The car is the 1st Pilbeam sportscar built (MP43-01) which was originally run by David Garnett in the mid-80s. It then passed through a variety of drivers hands until Barry Lines fitted a monsterous Rover V8 engine. Seaton bought the car as a rolling chassis from Lines and has installed a BMW M5 V8 engine which is mated to the Hewland FG transmission.

BMW M5 V8 Engine Installation

In order to get a benchmark on the changes that have been made, Seaton invited Lines to share the car with him at Doune. That was an offer that Barry was unlikely to decline!
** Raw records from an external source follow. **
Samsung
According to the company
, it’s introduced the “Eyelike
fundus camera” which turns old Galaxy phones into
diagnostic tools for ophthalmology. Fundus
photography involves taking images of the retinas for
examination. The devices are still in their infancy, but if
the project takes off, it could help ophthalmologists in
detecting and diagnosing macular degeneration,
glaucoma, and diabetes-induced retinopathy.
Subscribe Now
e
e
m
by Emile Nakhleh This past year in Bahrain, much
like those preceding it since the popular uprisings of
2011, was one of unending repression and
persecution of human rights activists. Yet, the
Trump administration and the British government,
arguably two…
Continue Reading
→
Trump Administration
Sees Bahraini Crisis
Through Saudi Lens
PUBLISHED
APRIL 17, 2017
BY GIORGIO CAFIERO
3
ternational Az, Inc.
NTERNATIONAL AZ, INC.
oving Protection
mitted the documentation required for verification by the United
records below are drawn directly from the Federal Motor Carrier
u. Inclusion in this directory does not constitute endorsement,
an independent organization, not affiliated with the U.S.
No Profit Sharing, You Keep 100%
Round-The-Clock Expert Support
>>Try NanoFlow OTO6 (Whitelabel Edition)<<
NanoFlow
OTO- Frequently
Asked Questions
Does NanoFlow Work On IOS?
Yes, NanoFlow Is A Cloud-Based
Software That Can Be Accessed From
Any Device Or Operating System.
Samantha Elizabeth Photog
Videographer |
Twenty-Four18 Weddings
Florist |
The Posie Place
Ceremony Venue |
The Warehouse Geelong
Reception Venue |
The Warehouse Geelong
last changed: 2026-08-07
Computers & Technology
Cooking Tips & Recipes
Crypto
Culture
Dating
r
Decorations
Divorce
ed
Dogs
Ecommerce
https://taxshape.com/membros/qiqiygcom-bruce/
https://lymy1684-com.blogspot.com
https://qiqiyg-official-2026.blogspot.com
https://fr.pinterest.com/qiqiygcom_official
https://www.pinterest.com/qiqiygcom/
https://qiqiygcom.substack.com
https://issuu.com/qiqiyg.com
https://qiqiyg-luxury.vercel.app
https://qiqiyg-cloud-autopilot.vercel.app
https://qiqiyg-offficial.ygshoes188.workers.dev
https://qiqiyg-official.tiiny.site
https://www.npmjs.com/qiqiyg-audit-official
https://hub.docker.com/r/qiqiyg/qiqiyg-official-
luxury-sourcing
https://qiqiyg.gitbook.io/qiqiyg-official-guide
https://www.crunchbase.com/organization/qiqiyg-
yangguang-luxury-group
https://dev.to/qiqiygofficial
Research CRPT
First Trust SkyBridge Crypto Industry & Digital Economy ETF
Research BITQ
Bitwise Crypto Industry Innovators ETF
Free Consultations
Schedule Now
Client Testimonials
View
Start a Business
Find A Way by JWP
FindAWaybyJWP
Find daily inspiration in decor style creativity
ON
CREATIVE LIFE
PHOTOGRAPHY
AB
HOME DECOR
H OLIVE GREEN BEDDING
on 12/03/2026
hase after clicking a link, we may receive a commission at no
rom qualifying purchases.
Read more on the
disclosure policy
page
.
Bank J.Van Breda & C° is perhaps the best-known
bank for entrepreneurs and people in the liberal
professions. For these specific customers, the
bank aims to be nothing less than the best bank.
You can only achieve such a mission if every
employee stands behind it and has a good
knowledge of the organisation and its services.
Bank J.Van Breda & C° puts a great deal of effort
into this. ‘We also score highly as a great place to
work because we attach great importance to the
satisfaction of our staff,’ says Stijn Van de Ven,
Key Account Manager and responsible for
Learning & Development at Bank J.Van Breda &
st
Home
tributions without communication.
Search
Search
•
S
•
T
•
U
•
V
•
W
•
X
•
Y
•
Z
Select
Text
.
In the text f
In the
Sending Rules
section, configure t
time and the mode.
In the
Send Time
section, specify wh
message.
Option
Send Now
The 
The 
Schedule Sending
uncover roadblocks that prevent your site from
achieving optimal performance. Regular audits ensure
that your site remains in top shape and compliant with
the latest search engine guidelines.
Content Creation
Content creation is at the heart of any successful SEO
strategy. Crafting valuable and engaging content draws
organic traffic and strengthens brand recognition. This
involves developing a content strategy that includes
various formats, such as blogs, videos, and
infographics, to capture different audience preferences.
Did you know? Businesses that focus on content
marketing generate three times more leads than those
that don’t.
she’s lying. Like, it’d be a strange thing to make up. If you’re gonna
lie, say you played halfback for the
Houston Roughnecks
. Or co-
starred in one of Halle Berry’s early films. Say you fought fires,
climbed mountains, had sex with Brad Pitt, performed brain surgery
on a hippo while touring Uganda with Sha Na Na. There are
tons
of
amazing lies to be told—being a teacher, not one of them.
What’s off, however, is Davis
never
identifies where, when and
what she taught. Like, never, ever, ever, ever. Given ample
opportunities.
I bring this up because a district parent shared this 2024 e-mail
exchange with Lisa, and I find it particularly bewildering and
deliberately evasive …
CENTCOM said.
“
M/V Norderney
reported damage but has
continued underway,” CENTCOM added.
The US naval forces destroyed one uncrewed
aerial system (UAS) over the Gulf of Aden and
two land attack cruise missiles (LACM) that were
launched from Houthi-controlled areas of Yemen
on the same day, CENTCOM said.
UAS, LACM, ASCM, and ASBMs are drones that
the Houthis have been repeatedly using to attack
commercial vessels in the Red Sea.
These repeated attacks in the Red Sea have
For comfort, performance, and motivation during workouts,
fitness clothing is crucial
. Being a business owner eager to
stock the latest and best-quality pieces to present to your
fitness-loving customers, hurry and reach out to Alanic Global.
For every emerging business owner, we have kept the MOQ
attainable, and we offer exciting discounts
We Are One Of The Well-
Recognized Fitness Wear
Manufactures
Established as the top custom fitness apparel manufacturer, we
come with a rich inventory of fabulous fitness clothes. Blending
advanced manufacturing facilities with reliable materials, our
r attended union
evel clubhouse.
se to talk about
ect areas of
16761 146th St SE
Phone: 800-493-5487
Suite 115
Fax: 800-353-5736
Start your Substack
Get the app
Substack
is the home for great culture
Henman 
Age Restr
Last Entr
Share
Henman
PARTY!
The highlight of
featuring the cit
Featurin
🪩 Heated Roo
Lines had a good run in the car, despite a FAIL on his 1st competition run on Sunday, and was enthusing about the driveability of the engine after the event.

Comments

  1. Andy Barton says:

    I think I [hope correctly] recall a conversation with Barry Lines about the MP43 twin turbocharged Raver installation at Shelsley Walsh; the engine/turbo package had required an additional 100mm. to added behind the driver, with a corresponding increase in wheelbase. I think it was probably too soon after this change to discuss any affect on the handling; insufficient time in the car at that point. I wonder if this wheelbase still exists in this car, and if so, whether it was/is felt to have changed the handling, perhaps on turn in. Remember Denis Jenkinson, and his musings on The Polar Moment of Inertia? But I have never been sure whether it is possible, as an onlooker, to draw any generalisations about handling differences resulting from changes in wheelbase; it probably is greatly dependent on the locations of all the significant masses between the axle lines, but long wheelbase cars tend, as a type, to have the reputation of wanting to go straight on at bends, do they not? Can anyone shed any light on this obscurantist MP43 topic?
    Andz

  2. David Seaton says:

    It is generally considered that the extended wheelbase makes for a less edgy car, and is consequently much more pleasant to drive. This is partly on the basis that the original car was thought by many to have too short a wheelbase !
    Never having been in a shorter version it is hard for me to make a comparison, although I would suppose that the turn – in of the shorter car is somewhat sharper. I would not say that the turn-in on my car was by any means inadequate, which perhaps suggests that the wheelbase in its’ extended form has made little difference.
    Currently the car has the same wheelbase as it had in Barrie’s ownership – I am not sure that I would much fancy nearly 500 bhp in a short chassis in any case.

  3. David Seaton says:

    I should add that on my second timed run at Doune, I covered the first 64 ft in exactly 2.00 secs, which may be a side benefit of the slightly longer wheelbase !

    • Andy Barton says:

      Rambling through “back-numbers”, I found that my comment about wheelbase had brought a response, back in September. My thanks to David Seaton.